[[ Provided entries, beginning ]]

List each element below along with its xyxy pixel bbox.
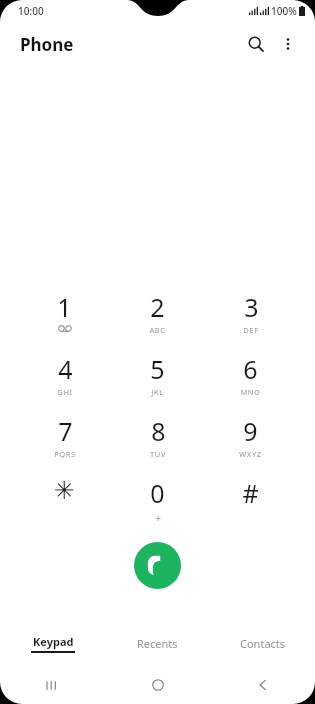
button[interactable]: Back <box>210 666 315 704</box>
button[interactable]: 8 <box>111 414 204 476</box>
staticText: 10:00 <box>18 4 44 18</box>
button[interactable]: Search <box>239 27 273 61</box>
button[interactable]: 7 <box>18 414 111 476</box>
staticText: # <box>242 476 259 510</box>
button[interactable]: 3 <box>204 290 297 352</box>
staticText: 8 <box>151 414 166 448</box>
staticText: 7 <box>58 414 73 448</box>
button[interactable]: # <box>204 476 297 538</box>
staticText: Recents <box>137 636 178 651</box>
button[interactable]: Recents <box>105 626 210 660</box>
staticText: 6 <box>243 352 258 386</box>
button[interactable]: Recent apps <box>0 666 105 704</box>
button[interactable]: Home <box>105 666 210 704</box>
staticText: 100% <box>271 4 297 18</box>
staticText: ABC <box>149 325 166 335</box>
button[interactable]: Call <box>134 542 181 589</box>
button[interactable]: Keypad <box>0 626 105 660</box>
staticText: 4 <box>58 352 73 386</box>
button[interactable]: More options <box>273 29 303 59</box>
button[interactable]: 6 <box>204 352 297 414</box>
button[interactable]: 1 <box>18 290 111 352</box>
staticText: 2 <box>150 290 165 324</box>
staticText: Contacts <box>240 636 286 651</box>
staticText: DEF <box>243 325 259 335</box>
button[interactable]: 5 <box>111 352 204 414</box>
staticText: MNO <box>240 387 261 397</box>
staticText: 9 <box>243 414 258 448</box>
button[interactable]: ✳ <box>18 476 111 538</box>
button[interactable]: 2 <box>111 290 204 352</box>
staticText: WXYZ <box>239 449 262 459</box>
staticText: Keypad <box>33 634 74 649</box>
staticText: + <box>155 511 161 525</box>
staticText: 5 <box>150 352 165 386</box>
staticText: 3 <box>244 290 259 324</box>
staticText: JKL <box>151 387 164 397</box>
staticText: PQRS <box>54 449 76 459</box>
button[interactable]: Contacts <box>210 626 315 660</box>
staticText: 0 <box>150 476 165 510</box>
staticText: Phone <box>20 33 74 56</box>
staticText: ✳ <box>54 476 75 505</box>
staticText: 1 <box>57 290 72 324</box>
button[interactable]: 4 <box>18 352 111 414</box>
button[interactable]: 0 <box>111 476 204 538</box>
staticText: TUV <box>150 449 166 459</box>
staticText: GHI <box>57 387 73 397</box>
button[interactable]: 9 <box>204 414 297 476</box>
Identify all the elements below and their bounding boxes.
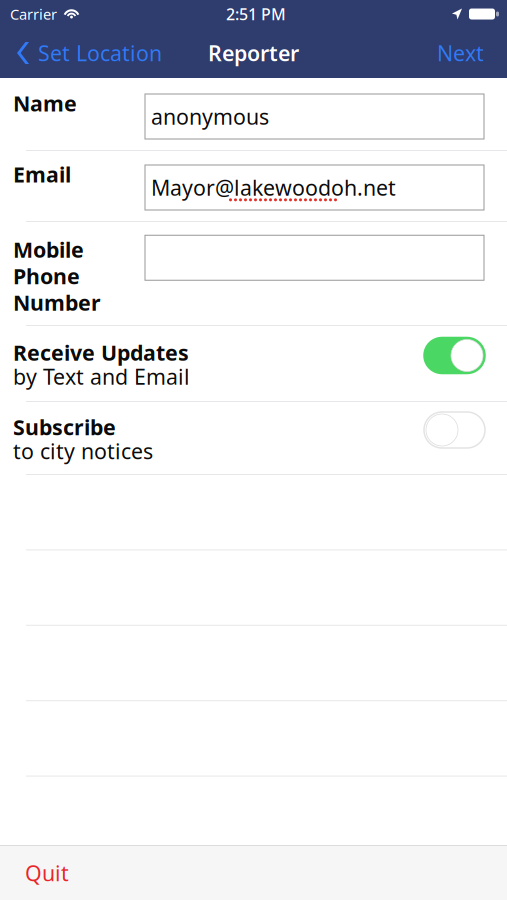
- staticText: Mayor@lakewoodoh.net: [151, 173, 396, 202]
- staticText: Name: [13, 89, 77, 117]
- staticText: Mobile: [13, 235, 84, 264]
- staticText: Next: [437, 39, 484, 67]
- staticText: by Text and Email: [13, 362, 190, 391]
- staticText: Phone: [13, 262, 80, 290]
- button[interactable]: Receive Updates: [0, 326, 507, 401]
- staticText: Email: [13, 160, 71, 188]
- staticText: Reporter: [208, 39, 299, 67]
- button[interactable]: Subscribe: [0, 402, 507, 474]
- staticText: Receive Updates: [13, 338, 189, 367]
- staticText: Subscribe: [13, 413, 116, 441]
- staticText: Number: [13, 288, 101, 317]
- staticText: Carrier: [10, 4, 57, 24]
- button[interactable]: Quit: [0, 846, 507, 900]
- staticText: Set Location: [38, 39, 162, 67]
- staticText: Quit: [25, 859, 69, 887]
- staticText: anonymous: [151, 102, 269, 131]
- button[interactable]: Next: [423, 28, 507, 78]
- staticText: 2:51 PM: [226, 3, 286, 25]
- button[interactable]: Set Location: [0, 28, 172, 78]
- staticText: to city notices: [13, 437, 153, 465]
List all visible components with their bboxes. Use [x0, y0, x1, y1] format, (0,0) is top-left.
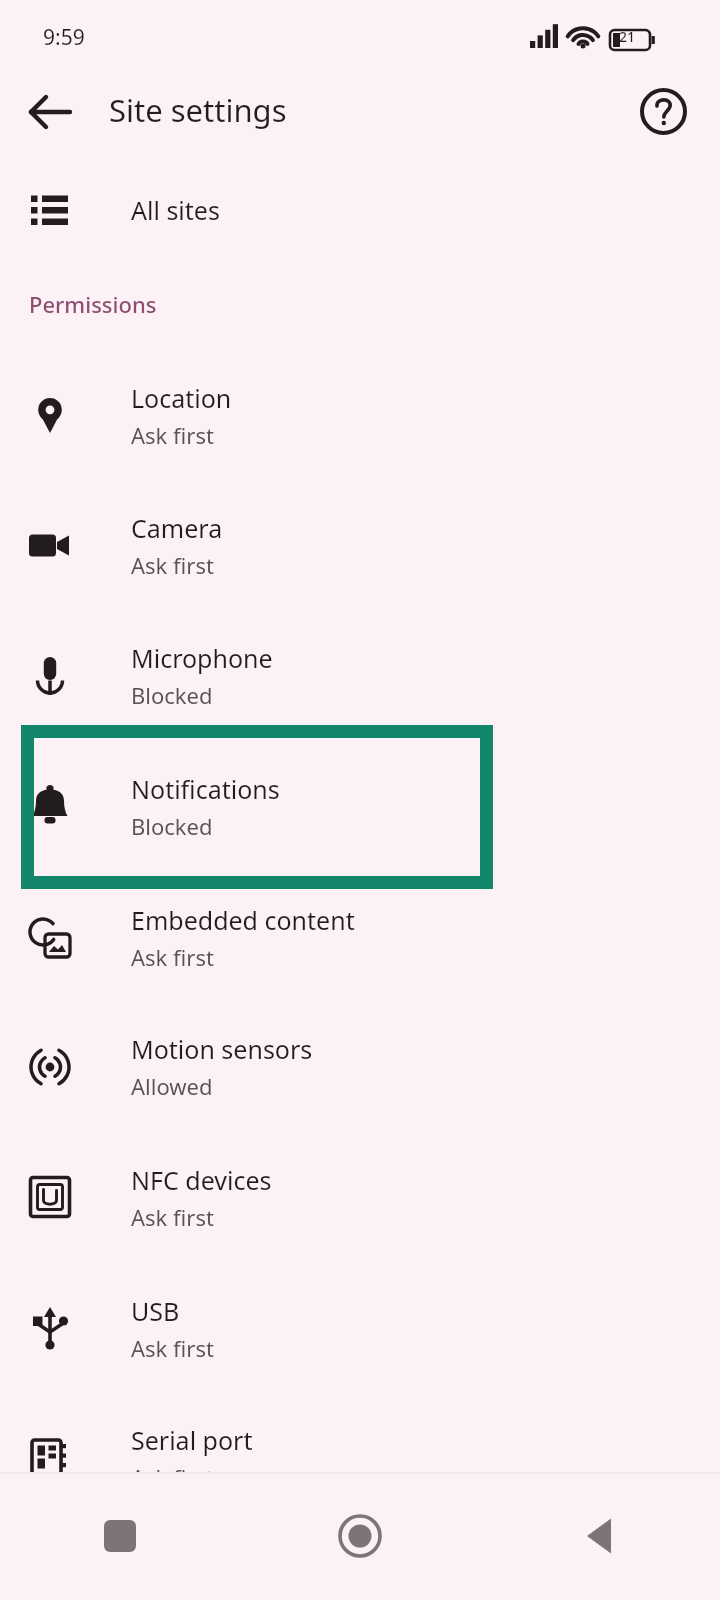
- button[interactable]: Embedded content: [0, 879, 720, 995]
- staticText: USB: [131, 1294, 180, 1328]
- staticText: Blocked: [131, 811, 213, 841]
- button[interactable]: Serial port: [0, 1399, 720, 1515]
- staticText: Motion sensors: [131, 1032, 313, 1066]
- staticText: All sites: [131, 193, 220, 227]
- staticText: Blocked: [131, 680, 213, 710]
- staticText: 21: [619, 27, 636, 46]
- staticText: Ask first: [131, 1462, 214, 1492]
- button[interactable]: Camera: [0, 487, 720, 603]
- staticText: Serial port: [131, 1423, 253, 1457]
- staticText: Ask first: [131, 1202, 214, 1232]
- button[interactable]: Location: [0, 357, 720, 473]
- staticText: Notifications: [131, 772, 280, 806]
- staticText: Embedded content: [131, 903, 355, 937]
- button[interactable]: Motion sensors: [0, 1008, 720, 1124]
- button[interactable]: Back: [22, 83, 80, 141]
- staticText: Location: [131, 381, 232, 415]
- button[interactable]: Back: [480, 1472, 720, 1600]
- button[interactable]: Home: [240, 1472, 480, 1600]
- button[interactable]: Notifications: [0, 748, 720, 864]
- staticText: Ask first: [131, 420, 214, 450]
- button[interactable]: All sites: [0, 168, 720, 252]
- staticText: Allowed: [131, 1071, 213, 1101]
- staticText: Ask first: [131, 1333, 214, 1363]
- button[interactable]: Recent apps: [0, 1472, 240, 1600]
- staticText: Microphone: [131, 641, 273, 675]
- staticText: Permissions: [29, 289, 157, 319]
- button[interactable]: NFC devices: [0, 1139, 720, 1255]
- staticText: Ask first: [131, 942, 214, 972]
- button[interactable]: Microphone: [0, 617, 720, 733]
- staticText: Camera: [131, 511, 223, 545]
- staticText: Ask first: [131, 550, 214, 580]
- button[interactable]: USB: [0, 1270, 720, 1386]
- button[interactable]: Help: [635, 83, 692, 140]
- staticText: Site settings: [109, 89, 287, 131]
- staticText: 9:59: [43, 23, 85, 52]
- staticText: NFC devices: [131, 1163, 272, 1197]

[[ Provided entries, end ]]

* What this task involves:
Report every line in the data that holds "Contacts", copying each one.

* Response below:
staticText: Contacts <box>240 636 286 651</box>
button[interactable]: Contacts <box>210 626 315 660</box>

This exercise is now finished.